Introduction: Leprosy is known to common people including medical practitioners as a disfiguring contagious disease. Patients suffering from leprosy usually have ulcers, in the extremities loss of fingers, nasal tips and ear lobule if not treated. They go to dermatologist or laporalogists. Pathophysiology says it is an illness which affects nervous system i.e. peripheral sensory and motor nerves. Ulceration and disfiguring are secondary to trauma and later involvement of skin. It is a very common infective illness of nervous system if taken worldwide statistics (>200,000 new case per year). It is neglected by neurologist when patients present initially with neurological symptoms, it becomes obvious when skin is affected. Hypertrophic neuropathy is a common type of initial association which can be detected when first they present with minor neurological symptoms. Ultrasonography of nerves as a routine investigation tool is neglected in most of the places which could have identified the disease.

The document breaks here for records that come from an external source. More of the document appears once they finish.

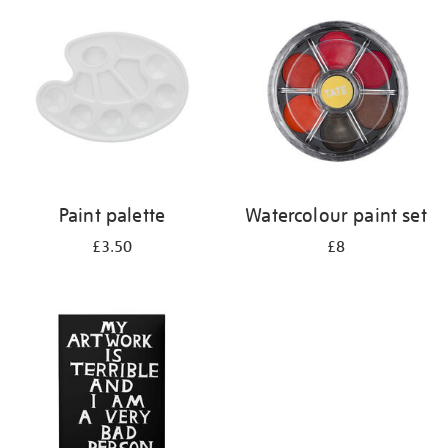
your
results
by:
Paint palette
Watercolour paint set
£3.50
£8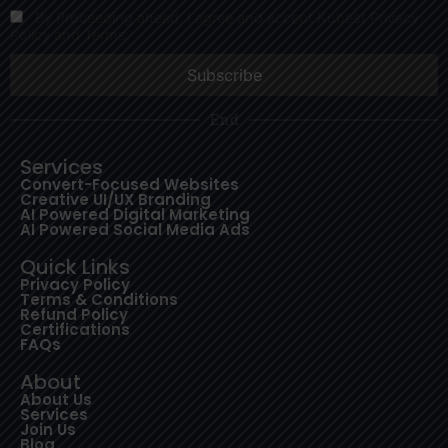
By Proceeding ahead, I agree and accept Kubest Privacy
Policy and Terms.
End
Services
Convert-Focused Websites
Creative UI/UX Branding
AI Powered Digital Marketing
AI Powered Social Media Ads
Quick Links
Privacy Policy
Terms & Conditions
Refund Policy
Certifications
FAQs
About
About Us
Services
Join Us
Blog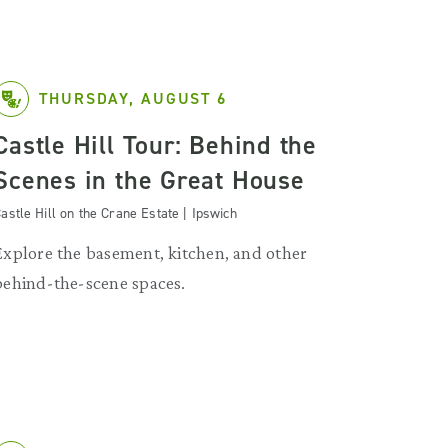
THURSDAY, AUGUST 6
Castle Hill Tour: Behind the
Scenes in the Great House
astle Hill on the Crane Estate | Ipswich
Explore the basement, kitchen, and other
behind-the-scene spaces.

Assessment of hypertrophy or other pathologic changes by ultrasonic examination was practiced by us to detect enlargement of any kind.

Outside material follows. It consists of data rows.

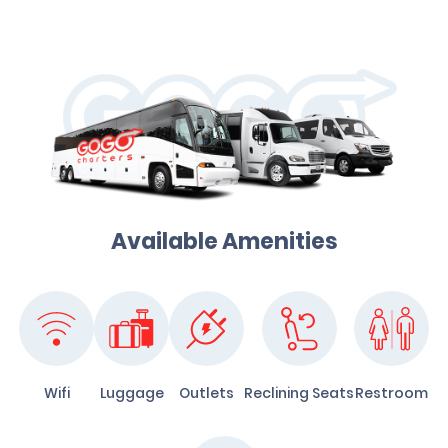
Available Amenities
Wifi
Luggage
Outlets
Reclining Seats
Restroom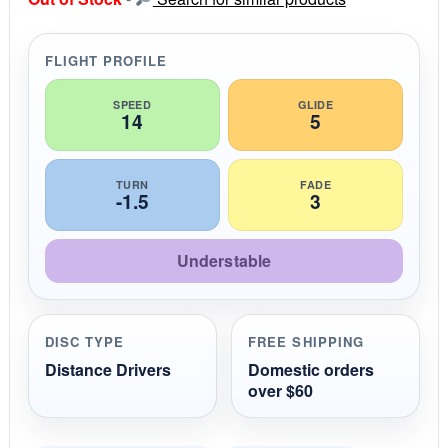
t
a
r
r
FLIGHT PROFILE
a
t
i
SPEED
GLIDE
14
5
n
g
TURN
FADE
-1.5
3
Understable
DISC TYPE
FREE SHIPPING
Distance Drivers
Domestic orders
over $60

Materials & Methods: We report 1200 consecutive cases, studied in patients from Nepal, India, Bhutan and Bangladesh. Patients were from neurology and dermatology clinics. High resolution Ultrasonography machine and 12 MHz linear transducer were used for the investigation. Hypoechoic nerves were subjected to aspiration cytology for detecting acid fast bacilli. Duration of study was from 2005 to 2018.

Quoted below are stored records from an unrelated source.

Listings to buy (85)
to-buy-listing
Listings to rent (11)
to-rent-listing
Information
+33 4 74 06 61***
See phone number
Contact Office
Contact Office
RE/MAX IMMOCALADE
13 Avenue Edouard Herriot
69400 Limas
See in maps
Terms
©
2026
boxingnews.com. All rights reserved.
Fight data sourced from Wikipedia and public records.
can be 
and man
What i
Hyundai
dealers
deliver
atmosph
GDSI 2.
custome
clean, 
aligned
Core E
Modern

Results: From a total of 1200 cases, 75% had thickened nerves, 20% had doubtfully thickened nerves, 11% normal nerves, 3% cases showed nodularity and nerve abscess was seen in 2% cases; 43% had hypoechoic nerves; Aspiration cytology was done in 3323 hypoechoic nerves, of which 27% had granulomatous inflammation, 8% were AFB positive and 20% had no yield (Figures rounded).

Conclusion: It is true that all leprosy patients to start with are pure neuritic leprosy with sensory or motor symptoms. Early diagnosis is very important and obvious that doing ultrasonography of nerves is a very useful method to identify certain common group of peripheral nerves in medical practice, especially in tropical countries. Further development and practice in this regard needs to be done using high resolution ultrasonography machine and expert personnel generation. Awareness among general physician and neurophysician are very much needed for early identification of the disease.

Biography :

Nihar Ranjan Haldar is 60 years old and a resident of Siliguri, Darjeeling, India. He completed his M.B.B.S from Calcutta University in 1982, MD (Medicine) in 1987 and DM (Neurology) in 1990 from PGIMER Chandigarh. He Practicing Neurology in India, Nepal, Bhutan & Bangladesh for 27 years. He presently works as a Professor in the Department of Neurology at Nobel Medical College Teaching Hospital & Research Centre, Biratnagar, Nepal. He is also Director of Tenovus Research & Diagnostic Centre and Founder Director of Mrigna Centre for Epilepsy. Nihar Ranjan Haldar engaged in patient care, neuroelectrophysiology and research work. He presented and published his work in various Conferences and Journals. He is also member of Neurology Society of India, Association of Neuroscientist of Eastern India, Indian Academy of Neurology and American Academy of Neurology.